Because a Tabulator is a MutableReducer, the latter form allows 
multi-level group-by.  Some examples, using this domain model:

interface Txn {
     Buyer buyer();
     Seller seller();
     int amount();
     Date date();
}

   // Transactions by buyer
   Map<Buyer, Collection<Txn>> m = txns.tabulate(groupBy(Txn::buyer));

   // Sum of amounts by buyer
   Map<Buyer, Integer> m = txns.tabulate(groupBy(Txn::buyer,
                                                 Txn::amount,
                                                 Integer::sum));

   // Most recent transaction by buyer
   Map<Buyer, Txn> m = txns.tabulate(groupBy(Txn::buyer, moreRecent)));

Where moreRecent is defined using a new (one line) combinator in 
Comparators to take a Comparator and turn it into a BinaryOperator that 
chooses the larger:

   BinaryOperator<Txn> moreRecent
       = Comparators.greaterOf(Comparators.comparing(Txn::date)));

   // Transactions by buyer, seller

   Map<Buyer, Map<Seller, Collection<Txn>>> m
     m = txns.tabulate(groupBy(Txn::buyer, groupBy(Txn::seller)));

You can go arbitrarily deep with grouping and use any reduction you want 
at the bottom.  Specializations can customize the Map type.  Guava can 
provide tabulators that tabulate into multimaps.

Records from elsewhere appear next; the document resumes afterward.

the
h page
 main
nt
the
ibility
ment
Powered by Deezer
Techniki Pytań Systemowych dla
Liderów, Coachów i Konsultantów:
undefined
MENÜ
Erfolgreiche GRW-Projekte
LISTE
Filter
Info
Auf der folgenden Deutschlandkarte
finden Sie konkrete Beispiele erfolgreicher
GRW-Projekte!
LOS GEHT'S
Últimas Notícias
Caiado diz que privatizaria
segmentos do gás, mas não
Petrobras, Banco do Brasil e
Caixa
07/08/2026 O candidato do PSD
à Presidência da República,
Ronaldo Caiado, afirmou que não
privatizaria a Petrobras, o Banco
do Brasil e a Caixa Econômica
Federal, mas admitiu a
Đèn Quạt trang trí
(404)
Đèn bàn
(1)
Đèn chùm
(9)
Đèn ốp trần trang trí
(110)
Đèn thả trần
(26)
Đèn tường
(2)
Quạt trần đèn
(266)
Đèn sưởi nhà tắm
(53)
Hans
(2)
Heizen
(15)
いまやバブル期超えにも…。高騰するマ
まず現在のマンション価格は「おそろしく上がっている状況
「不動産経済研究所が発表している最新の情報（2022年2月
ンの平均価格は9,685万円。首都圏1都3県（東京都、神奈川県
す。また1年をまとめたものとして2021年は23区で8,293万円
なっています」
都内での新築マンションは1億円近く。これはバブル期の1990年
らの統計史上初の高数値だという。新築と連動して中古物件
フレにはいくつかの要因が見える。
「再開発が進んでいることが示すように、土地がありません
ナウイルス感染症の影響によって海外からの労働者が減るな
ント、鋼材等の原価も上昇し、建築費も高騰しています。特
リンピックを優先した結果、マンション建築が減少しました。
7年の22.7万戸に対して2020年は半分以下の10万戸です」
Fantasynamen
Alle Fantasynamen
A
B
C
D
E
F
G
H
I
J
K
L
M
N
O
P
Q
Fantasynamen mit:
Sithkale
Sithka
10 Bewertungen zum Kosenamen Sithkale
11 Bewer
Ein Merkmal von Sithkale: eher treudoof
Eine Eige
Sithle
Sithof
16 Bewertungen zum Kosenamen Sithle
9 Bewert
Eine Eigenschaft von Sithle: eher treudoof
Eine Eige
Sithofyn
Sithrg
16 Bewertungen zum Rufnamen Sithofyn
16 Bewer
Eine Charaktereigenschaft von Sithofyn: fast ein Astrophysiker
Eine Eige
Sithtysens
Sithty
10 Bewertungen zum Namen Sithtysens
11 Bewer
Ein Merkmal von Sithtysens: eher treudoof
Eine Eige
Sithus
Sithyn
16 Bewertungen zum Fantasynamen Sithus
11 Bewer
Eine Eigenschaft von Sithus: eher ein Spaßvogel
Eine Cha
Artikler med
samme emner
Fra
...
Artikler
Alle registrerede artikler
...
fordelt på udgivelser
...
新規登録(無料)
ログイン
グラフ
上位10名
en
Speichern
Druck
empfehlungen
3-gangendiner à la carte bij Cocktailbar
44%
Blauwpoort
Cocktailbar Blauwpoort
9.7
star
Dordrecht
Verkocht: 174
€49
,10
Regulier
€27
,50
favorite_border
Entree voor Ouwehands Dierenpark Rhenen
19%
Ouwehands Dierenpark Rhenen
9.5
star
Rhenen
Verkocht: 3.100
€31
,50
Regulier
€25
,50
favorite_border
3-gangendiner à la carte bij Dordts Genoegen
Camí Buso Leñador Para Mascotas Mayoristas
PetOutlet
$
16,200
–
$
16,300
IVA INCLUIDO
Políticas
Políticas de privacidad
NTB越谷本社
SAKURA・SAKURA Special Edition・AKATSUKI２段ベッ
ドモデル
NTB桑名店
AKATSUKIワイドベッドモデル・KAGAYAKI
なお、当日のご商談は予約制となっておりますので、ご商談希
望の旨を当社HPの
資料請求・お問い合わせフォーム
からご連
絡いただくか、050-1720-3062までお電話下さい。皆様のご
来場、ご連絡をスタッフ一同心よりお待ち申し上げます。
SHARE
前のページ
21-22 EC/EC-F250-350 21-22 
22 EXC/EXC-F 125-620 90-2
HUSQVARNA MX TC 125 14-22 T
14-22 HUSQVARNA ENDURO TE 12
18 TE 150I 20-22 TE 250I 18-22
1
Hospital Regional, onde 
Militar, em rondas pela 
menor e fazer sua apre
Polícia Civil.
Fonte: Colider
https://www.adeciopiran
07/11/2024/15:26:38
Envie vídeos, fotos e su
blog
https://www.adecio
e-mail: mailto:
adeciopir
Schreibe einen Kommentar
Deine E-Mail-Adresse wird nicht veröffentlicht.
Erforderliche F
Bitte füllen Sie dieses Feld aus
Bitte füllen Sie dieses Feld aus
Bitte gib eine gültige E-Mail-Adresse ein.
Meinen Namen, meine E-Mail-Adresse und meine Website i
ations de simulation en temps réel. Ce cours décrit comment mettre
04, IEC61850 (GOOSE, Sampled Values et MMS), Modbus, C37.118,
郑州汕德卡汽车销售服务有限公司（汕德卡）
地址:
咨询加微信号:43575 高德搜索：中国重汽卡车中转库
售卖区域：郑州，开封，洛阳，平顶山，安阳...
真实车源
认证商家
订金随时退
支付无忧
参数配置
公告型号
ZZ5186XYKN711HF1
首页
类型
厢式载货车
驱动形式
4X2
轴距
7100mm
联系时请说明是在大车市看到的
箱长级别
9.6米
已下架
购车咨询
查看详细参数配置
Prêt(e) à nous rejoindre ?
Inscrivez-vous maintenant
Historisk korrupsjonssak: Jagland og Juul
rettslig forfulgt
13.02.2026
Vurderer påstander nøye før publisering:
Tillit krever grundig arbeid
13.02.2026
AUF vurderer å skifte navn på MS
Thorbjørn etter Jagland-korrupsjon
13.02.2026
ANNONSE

So, that's the new and improved groupBy/reduceBy.  But there's more.

     Tabulator<T, M> mappedTo(Function<? super T, ? extends U> mapper,
                              BinaryOperator<U> mergeFunction)

This takes a Stream<T> and a function T->U and produces a materialized 
Map<T,U>.  The merge function deals with duplicates in the stream, using 
the new Map.merge.

     Map<Person, History<Person>>
         m = people.tabulate(p -> getHistory(p));

Partition is also trivial.  Like groupBy, we don't want to just do a 
one-level partition; we want to do an arbitrary reduction on each half. 
  Versions:

     Tabulator<T, Collection<T>[]> partition(Predicate<T>)

     Tabulator<T, R[]> partition(Predicate<T>, MutableReducer<T,R>)
     Tabulator<T, T[]> partition(Predicate<T>, BinaryOperator<T>)
     Tabulator<T, U[]> partition(Predicate<T>, Mapper<T,U>,
                                 BinaryOperator<U>)

Because tabulators are reducers, you can nest these too:

   Map<Buyer, Collection<Txn>>[] partitioned
     = txns.tabulate(partition(pred, groupBy(Txn::buyer)));

   Map<Buyer, Collection<Txn>[]>  byBuyerPartitioned
     = txns.tabulate(groupBy(Txn::buyer), partition(pred)));

There are (or will be) concurrent versions of all of these too, in 
ConcurrentTabulators.  To be checked in shortly.

I think there's no question that this approach beats the pants off of 
the existing groupBy/reduceBy.  But there are still many open issues, 
including:

  - How many forms of these can we tolerate?  The explosion is already 
slightly unfortunate (though most are one-liners.)
  - Naming -- all names are up for discussion
    - MutableReducer
    - Tabulator
    - ConcurrentTabulator
    - groupBy vs groupedReduce
    - reduce vs mutableReduce
    - reduce vs tabulate
  - Is the current concurrent-vs-non the right way to introduce this 
choice?
  - Does this approach suggest a better way to do into()?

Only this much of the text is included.